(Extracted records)
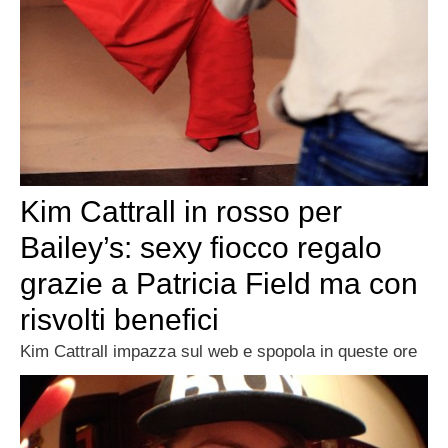
Kim Cattrall in rosso per
Bailey’s: sexy fiocco regalo
grazie a Patricia Field ma con
risvolti benefici
Kim Cattrall impazza sul web e spopola in queste ore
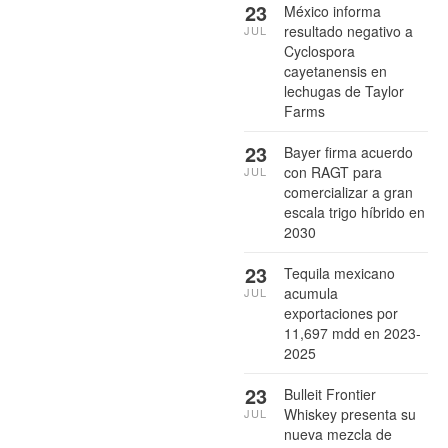
23
México informa
resultado negativo a
JUL
Cyclospora
cayetanensis en
lechugas de Taylor
Farms
23
Bayer firma acuerdo
con RAGT para
JUL
comercializar a gran
escala trigo híbrido en
2030
23
Tequila mexicano
acumula
JUL
exportaciones por
11,697 mdd en 2023-
2025
23
Bulleit Frontier
Whiskey presenta su
JUL
nueva mezcla de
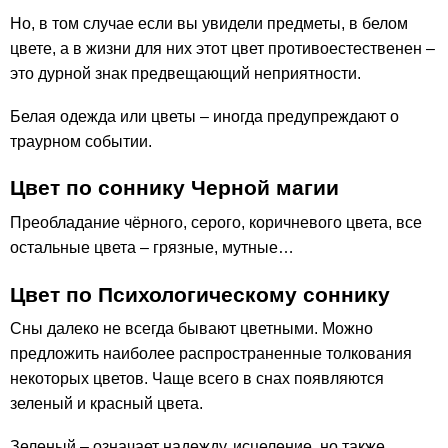
Но, в том случае если вы увидели предметы, в белом
цвете, а в жизни для них этот цвет противоестественен –
это дурной знак предвещающий неприятности.
Белая одежда или цветы – иногда предупреждают о
траурном событии.
Цвет по соннику Черной магии
Преобладание чёрного, серого, коричневого цвета, все
остальные цвета – грязные, мутные…
Цвет по Психологическому соннику
Сны далеко не всегда бывают цветными. Можно
предложить наиболее распространенные толкования
некоторых цветов. Чаще всего в снах появляются
зеленый и красный цвета.
Зеленый – означает надежду, исцеление, но также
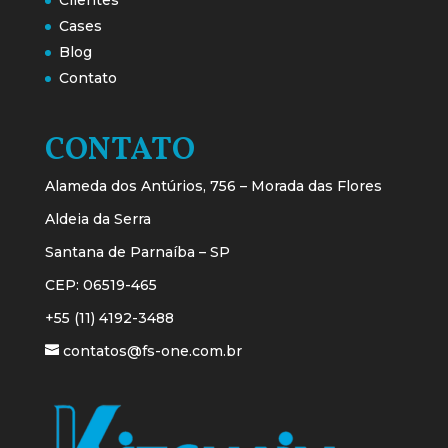
Cases
Blog
Contato
CONTATO
Alameda dos Antúrios, 756 – Morada das Flores
Aldeia da Serra
Santana de Parnaíba – SP
CEP: 06519-465
+55 (11) 4192-3488
contatos@fs-one.com.br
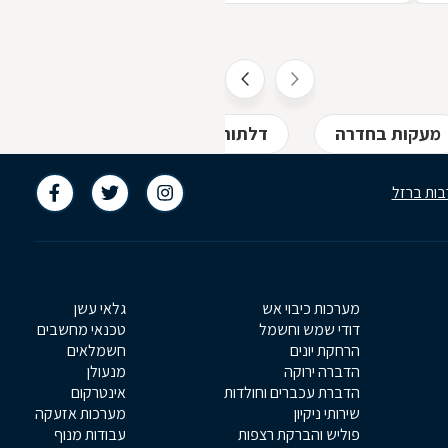
ת
מעקות בחדרה
דלתות ודלתות ביטחון בחדרה
בות ברזל
מערכות כיבוי אש
גלאי עשן
דודי שמש וחשמל
טכנאי מחשבים
הרחקת יונים
חשמלאים
הדברה ירוקה
מנעולן
הדברת עכברים וחולדות
אינטרקום
שירותי ניקיון
מערכות אזעקה
פוליש והברקת רצפות
עבודות מנוף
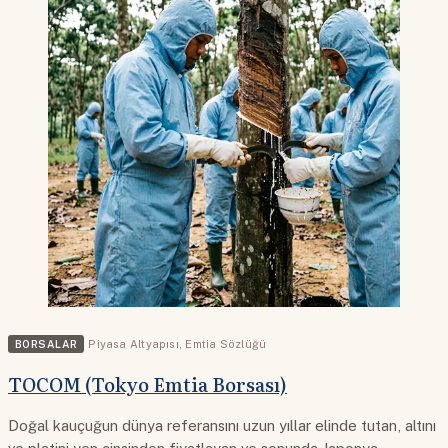
BORSALAR
Piyasa Altyapısı
,
Emtia Sözlüğü
TOCOM (Tokyo Emtia Borsası)
Doğal kauçuğun dünya referansını uzun yıllar elinde tutan, altını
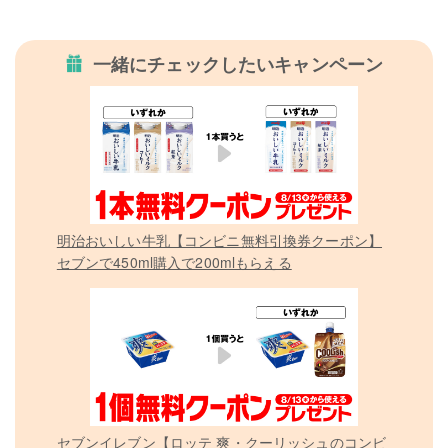
一緒にチェックしたいキャンペーン
明治おいしい牛乳【コンビニ無料引換券クーポン】
セブンで450ml購入で200mlもらえる
セブンイレブン【ロッテ 爽・クーリッシュのコンビ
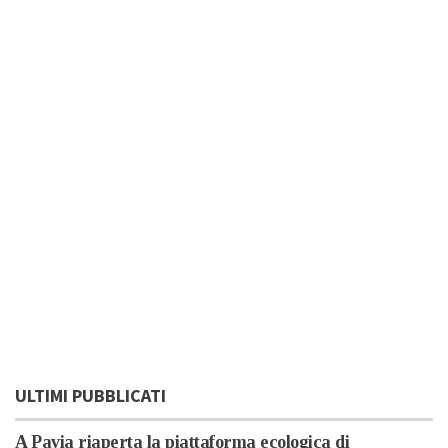
ULTIMI PUBBLICATI
A Pavia riaperta la piattaforma ecologica di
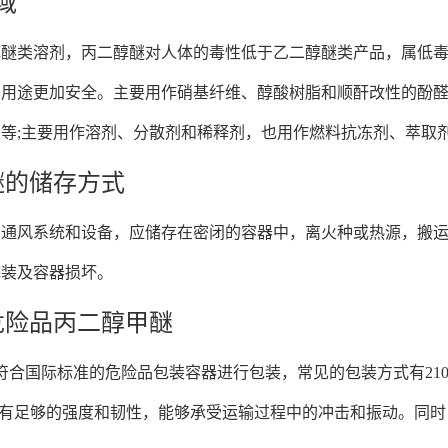
域
醇醚类溶剂，丙二醇醚对人体的毒性低于乙二醇醚类产品，属低
其用途更加安全。主要用作硝基纤维、醇酸树脂和顺酐改性的酚
等;主要用作溶剂、分散剂和稀释剂，也用作燃料抗冻剂、萃取
醚的储存方式
的通风系统和设备，应储存在密闭的容器中，离火种或热源，搬
包装及容器损坏。
危险品丙二醇甲醚
合国际标准的危险品包装容器进行包装，常见的包装方式有210L闭
具有足够的强度和韧性，能够承受运输过程中的冲击和振动。同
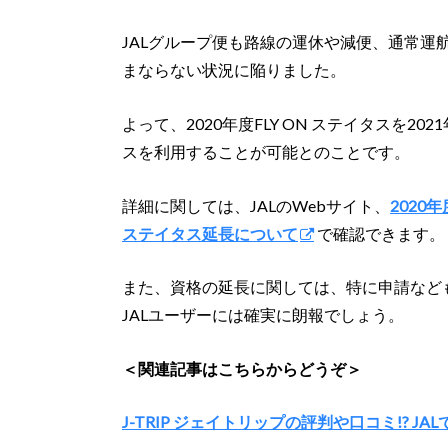
JALグループ便も路線の運休や減便、通常運
まならない状況に陥りました。
よって、2020年度FLY ON ステイタスを2
スを利用することが可能とのことです。
詳細に関しては、JALのWebサイト、
2020
ステイタス延長について
で確認できます。
また、資格の延長に関しては、特に申請など
JALユーザーには確実に朗報でしょう。
＜関連記事はこちらからどうぞ＞
J-TRIP ジェイトリップの評判や口コミ!? J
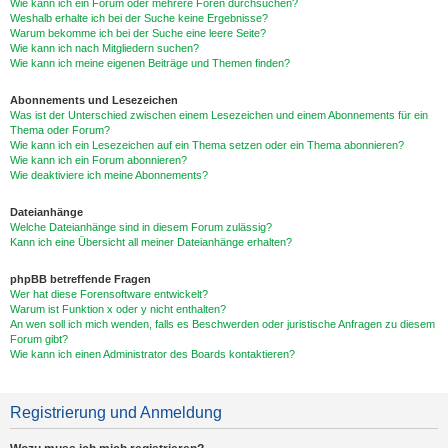
Wie kann ich ein Forum oder mehrere Foren durchsuchen?
Weshalb erhalte ich bei der Suche keine Ergebnisse?
Warum bekomme ich bei der Suche eine leere Seite?
Wie kann ich nach Mitgliedern suchen?
Wie kann ich meine eigenen Beiträge und Themen finden?
Abonnements und Lesezeichen
Was ist der Unterschied zwischen einem Lesezeichen und einem Abonnements für ein
Thema oder Forum?
Wie kann ich ein Lesezeichen auf ein Thema setzen oder ein Thema abonnieren?
Wie kann ich ein Forum abonnieren?
Wie deaktiviere ich meine Abonnements?
Dateianhänge
Welche Dateianhänge sind in diesem Forum zulässig?
Kann ich eine Übersicht all meiner Dateianhänge erhalten?
phpBB betreffende Fragen
Wer hat diese Forensoftware entwickelt?
Warum ist Funktion x oder y nicht enthalten?
An wen soll ich mich wenden, falls es Beschwerden oder juristische Anfragen zu diesem
Forum gibt?
Wie kann ich einen Administrator des Boards kontaktieren?
Registrierung und Anmeldung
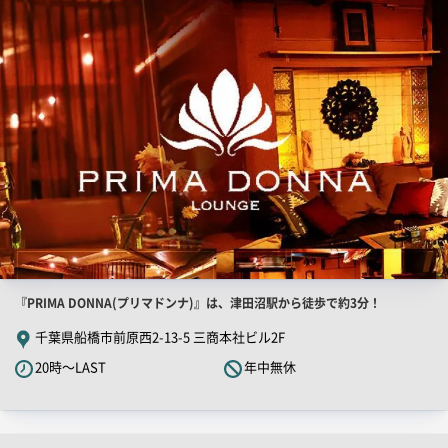
舗
PR
画
像
店
『PRIMA DONNA(プリマドンナ)』は、津田沼駅から徒歩で約3分！
舗
千葉県船橋市前原西2-13-5 三商本社ビル2F
PR
20時～LAST
年中無休
キ
ャ
ッ
チ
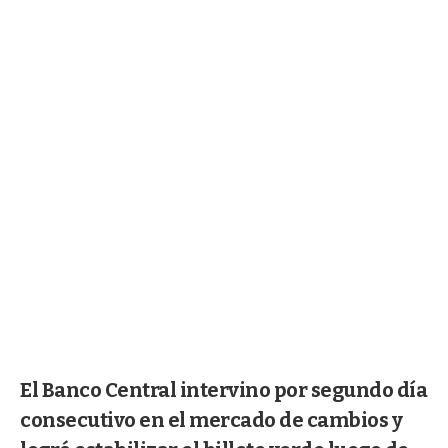
El Banco Central intervino por segundo día
consecutivo en el mercado de cambios y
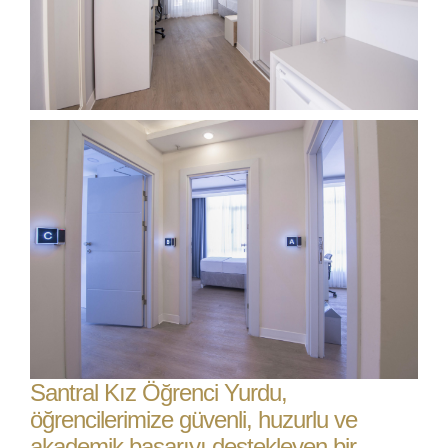
Santral Kız Öğrenci Yurdu,
öğrencilerimize güvenli, huzurlu ve
akademik başarıyı destekleyen bir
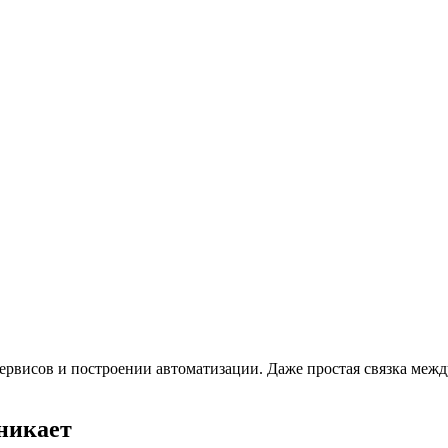
ервисов и построении автоматизации. Даже простая связка межд
зникает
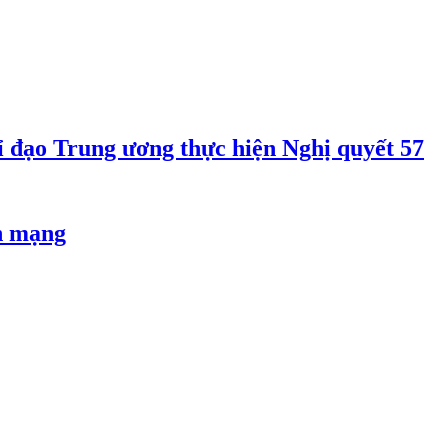
 đạo Trung ương thực hiện Nghị quyết 57
an mạng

What you should do » Write the data out again word for word; leave the pictures behind.

Response »
Kim Cattrall in rosso per
Bailey’s: sexy fiocco regalo
grazie a Patricia Field ma con
risvolti benefici
Kim Cattrall impazza sul web e spopola in queste ore
23
México informa
resultado negativo a
JUL
Cyclospora
cayetanensis en
lechugas de Taylor
Farms
23
Bayer firma acuerdo
con RAGT para
JUL
comercializar a gran
escala trigo híbrido en
2030
23
Tequila mexicano
acumula
JUL
exportaciones por
11,697 mdd en 2023-
2025
23
Bulleit Frontier
Whiskey presenta su
JUL
nueva mezcla de
Но, в том случае если вы увидели предметы, в белом
цвете, а в жизни для них этот цвет противоестественен –
это дурной знак предвещающий неприятности.
Белая одежда или цветы – иногда предупреждают о
траурном событии.
Цвет по соннику Черной магии
Преобладание чёрного, серого, коричневого цвета, все
остальные цвета – грязные, мутные…
Цвет по Психологическому соннику
Сны далеко не всегда бывают цветными. Можно
предложить наиболее распространенные толкования
некоторых цветов. Чаще всего в снах появляются
зеленый и красный цвета.
Зеленый – означает надежду, исцеление, но также
Cases
Blog
Contato
CONTATO
Alameda dos Antúrios, 756 – Morada das Flores
Aldeia da Serra
Santana de Parnaíba – SP
CEP: 06519-465
+55 (11) 4192-3488
contatos@fs-one.com.br
ת
מעקות בחדרה
דלתות ודלתות ביטחון בחדרה
בות ברזל
מערכות כיבוי אש
גלאי עשן
דודי שמש וחשמל
טכנאי מחשבים
הרחקת יונים
חשמלאים
הדברה ירוקה
מנעולן
הדברת עכברים וחולדות
אינטרקום
שירותי ניקיון
מערכות אזעקה
פוליש והברקת רצפות
עבודות מנוף
BORSALAR
Piyasa Altyapısı
,
Emtia Sözlüğü
TOCOM (Tokyo Emtia Borsası)
Doğal kauçuğun dünya referansını uzun yıllar elinde tutan, altını
一緒にチェックしたいキャンペーン
明治おいしい牛乳【コンビニ無料引換券クーポン】
セブンで450ml購入で200mlもらえる
セブンイレブン【ロッテ 爽・クーリッシュのコンビ
ULTIMI PUBBLICATI
A Pavia riaperta la piattaforma ecologica di
域
醇醚类溶剂，丙二醇醚对人体的毒性低于乙二醇醚类产品，属低
其用途更加安全。主要用作硝基纤维、醇酸树脂和顺酐改性的酚
等;主要用作溶剂、分散剂和稀释剂，也用作燃料抗冻剂、萃取
醚的储存方式
的通风系统和设备，应储存在密闭的容器中，离火种或热源，搬
包装及容器损坏。
危险品丙二醇甲醚
合国际标准的危险品包装容器进行包装，常见的包装方式有210L闭
具有足够的强度和韧性，能够承受运输过程中的冲击和振动。同
JALグループ便も路線の運休や減便、通常運
まならない状況に陥りました。
よって、2020年度FLY ON ステイタスを2
スを利用することが可能とのことです。
詳細に関しては、JALのWebサイト、
2020
ステイタス延長について
で確認できます。
また、資格の延長に関しては、特に申請など
JALユーザーには確実に朗報でしょう。
＜関連記事はこちらからどうぞ＞
J-TRIP ジェイトリップの評判や口コミ!? J
Wie kann ich ein Forum oder mehrere Foren durchsuchen?
Weshalb erhalte ich bei der Suche keine Ergebnisse?
Warum bekomme ich bei der Suche eine leere Seite?
Wie kann ich nach Mitgliedern suchen?
Wie kann ich meine eigenen Beiträge und Themen finden?
Abonnements und Lesezeichen
Was ist der Unterschied zwischen einem Lesezeichen und einem Abonnements für ein
Thema oder Forum?
Wie kann ich ein Lesezeichen auf ein Thema setzen oder ein Thema abonnieren?
Wie kann ich ein Forum abonnieren?
Wie deaktiviere ich meine Abonnements?
Dateianhänge
Welche Dateianhänge sind in diesem Forum zulässig?
Kann ich eine Übersicht all meiner Dateianhänge erhalten?
phpBB betreffende Fragen
Wer hat diese Forensoftware entwickelt?
Warum ist Funktion x oder y nicht enthalten?
An wen soll ich mich wenden, falls es Beschwerden oder juristische Anfragen zu diesem
Forum gibt?
Wie kann ich einen Administrator des Boards kontaktieren?
Registrierung und Anmeldung
舗
PR
画
像
店
『PRIMA DONNA(プリマドンナ)』は、津田沼駅から徒歩で約3分！
舗
千葉県船橋市前原西2-13-5 三商本社ビル2F
PR
20時～LAST
年中無休
キ
ャ
ッ
チ
El Banco Central intervino por segundo día
consecutivo en el mercado de cambios y
Santral Kız Öğrenci Yurdu,
öğrencilerimize güvenli, huzurlu ve
akademik başarıyı destekleyen bir
ервисов и построении автоматизации. Даже простая связка межд
зникает
 đạo Trung ương thực hiện Nghị quyết 57
an mạng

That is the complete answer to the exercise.